Non-GAAP gross margin came in at 21.5 percent, well ahead of analysts' estimate of 18.6 percent.
Looking forward, Dell said it expects revenue growth in the current fiscal year to grow between 5 percent and 9 percent. Street expectations, on average, stood at 5 percent.
The company sees non-GAAP operating income growth in the range of 6 to 12 percent.
Dell shares jumped more than 6 percent in extended trading. Get after-hour quotes for Dell here. The stock was halted for about 20 minutes beginning just prior to the quarterly results being announced.
Dell stock finished the regular Nasdaq session more than 1 percent lower at $13.91.
Dell reported a net profit, which includes special items, of $927 million, or 48 cents a share, up from $334 million, or 17 cents a share, in the year-ago period.
Dell, which is trying to shed a reputation for specializing in low-margin computers, still pulls in most of its revenue from selling personal computers.
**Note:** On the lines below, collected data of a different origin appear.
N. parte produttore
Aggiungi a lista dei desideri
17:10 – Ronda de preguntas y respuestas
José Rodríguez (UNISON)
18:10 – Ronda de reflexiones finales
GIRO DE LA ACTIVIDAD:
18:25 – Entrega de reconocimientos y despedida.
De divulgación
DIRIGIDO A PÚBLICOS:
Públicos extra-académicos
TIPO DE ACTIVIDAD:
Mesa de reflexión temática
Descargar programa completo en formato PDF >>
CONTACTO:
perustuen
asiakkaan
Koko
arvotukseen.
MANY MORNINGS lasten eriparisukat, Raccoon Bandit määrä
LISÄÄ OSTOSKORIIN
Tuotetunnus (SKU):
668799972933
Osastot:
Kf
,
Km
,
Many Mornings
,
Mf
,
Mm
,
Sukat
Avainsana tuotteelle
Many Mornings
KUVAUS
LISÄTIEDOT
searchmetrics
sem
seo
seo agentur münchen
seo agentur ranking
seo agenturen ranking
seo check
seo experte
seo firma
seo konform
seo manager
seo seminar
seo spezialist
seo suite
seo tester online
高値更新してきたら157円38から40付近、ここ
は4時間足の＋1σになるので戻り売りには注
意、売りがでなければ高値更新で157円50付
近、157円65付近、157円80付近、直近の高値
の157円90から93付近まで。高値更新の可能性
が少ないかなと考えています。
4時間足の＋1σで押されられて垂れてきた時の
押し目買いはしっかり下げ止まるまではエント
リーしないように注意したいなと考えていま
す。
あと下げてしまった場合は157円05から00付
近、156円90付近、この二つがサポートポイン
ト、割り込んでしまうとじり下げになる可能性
It has benefited from a surge in spending as businesses of all sizes spend again on equipment after two years of recession.
The quarterly results offered affirmation of Dell's continuing efforts to turn itself around and boost profitability.
Dell is waging an uphill battle to diversify its revenue base: it wants to become a larger player in the data center equipment market, a provider of IT services, and gain a toehold in the fast-growing mobile space with tablets and smartphones.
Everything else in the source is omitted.